NHANES III is a nationally representative sample of U.S. residents, making our results likely generalizable to the underlying U.S. population of girls who were 6–11 years of age between 1988 and 1994. However, our analytic sample comprised a subset of participants with stored sera available for additional laboratory analyses. Although we observed some differences between our study sample and those we excluded due to insufficient sera, including a slightly younger age and fewer non-Hispanic white girls, there is no reason to believe that the observed associations between Pb and inhibin B would differ substantially if we had included the entire NHANES III population. In fact, girls without stored sera had slightly higher mean blood Pb levels than did girls with stored sera, suggesting that the observed association between Pb and inhibin B would in fact have been more statistically significant because of increased statistical power if the entire population had been analyzed for a dose–response association. Furthermore, this study represents the largest study to date with hormonal measurements as markers of pubertal development in U.S. girls.

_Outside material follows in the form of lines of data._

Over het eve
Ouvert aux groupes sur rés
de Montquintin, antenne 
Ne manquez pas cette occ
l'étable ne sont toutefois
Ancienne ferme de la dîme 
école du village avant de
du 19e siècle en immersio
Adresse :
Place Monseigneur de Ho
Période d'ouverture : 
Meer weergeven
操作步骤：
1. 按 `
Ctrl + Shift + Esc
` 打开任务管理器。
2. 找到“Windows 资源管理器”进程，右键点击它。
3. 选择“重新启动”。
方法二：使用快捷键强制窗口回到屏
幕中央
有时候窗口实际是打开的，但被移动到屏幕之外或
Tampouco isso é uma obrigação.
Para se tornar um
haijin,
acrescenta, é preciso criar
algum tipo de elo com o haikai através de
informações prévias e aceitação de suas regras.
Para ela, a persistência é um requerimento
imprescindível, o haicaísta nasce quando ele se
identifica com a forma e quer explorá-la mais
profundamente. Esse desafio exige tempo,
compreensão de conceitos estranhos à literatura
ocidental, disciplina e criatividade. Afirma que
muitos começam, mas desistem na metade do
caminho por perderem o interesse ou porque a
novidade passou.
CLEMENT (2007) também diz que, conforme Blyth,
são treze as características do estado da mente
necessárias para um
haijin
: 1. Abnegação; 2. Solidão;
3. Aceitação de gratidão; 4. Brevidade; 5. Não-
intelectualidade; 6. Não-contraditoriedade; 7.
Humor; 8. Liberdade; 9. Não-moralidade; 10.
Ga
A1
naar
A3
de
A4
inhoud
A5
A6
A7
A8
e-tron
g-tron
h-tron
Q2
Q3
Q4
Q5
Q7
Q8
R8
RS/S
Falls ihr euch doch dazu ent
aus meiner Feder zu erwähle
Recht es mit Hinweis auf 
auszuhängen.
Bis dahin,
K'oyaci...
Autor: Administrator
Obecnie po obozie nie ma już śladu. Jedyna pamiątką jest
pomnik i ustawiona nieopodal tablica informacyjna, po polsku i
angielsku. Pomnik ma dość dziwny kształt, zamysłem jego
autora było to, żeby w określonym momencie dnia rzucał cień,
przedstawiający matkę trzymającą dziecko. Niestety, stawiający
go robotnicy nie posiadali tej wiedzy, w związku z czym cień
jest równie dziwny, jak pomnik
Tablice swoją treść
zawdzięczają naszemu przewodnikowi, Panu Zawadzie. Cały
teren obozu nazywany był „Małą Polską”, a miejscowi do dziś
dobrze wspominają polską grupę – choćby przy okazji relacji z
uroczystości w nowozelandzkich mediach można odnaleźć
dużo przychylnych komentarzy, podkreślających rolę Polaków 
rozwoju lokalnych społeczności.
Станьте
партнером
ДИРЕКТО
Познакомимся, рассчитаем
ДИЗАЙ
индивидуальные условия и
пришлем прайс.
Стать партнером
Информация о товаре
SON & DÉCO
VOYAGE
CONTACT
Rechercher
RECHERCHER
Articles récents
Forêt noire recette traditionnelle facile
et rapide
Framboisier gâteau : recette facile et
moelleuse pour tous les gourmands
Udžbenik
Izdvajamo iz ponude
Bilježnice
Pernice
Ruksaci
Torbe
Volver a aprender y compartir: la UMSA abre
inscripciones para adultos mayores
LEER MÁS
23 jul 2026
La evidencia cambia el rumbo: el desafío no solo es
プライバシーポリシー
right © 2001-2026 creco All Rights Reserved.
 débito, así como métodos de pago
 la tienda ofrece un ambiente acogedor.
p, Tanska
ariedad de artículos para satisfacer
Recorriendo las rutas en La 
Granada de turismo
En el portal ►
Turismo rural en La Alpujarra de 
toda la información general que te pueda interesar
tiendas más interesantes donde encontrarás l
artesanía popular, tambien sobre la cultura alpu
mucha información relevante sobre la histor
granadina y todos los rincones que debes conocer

A limitation of this analysis includes the cross-sectional nature of the NHANES III data collection. Future studies should examine longitudinal hormone measurements to determine if Pb is associated with a delay in the increase of inhibin B and other hormonal markers consistent with the onset of puberty. Because of the limited amount of residual sera, we also were unable to measure additional hormones, such as estradiol and follicle-stimulating hormone, which might add further insight into the mechanism by which Pb may be associated with pubertal delay. Second, we cannot exclude the possibility that Pb and Cd exposures during prenatal, postnatal, or early childhood ages may explain or contribute to the observed decrease in inhibin B levels, rather than the levels observed at 6–11 years of age. Finally, we were compelled to estimate the magnitude of associations between Pb and the hormone cutoffs primarily using multinomial and logistic regression analyses because so many young girls at these ages had hormone levels below the LODs. We were thereby limited in our ability to detect subtle or linear effects (Schisterman et al. 2006).

Conclusion

Our findings suggest a possible hormonal pathway by which blood Pb is associated with delayed onset and/or progression of puberty, that is, through a reduction in serum inhibin B or possibly through an interaction with Cd. Despite relatively low blood Pb levels in this sample of U.S. girls, we observed associations with pubertal hormonal markers, underscoring the importance of further efforts to reduce environmental Pb and Cd exposures.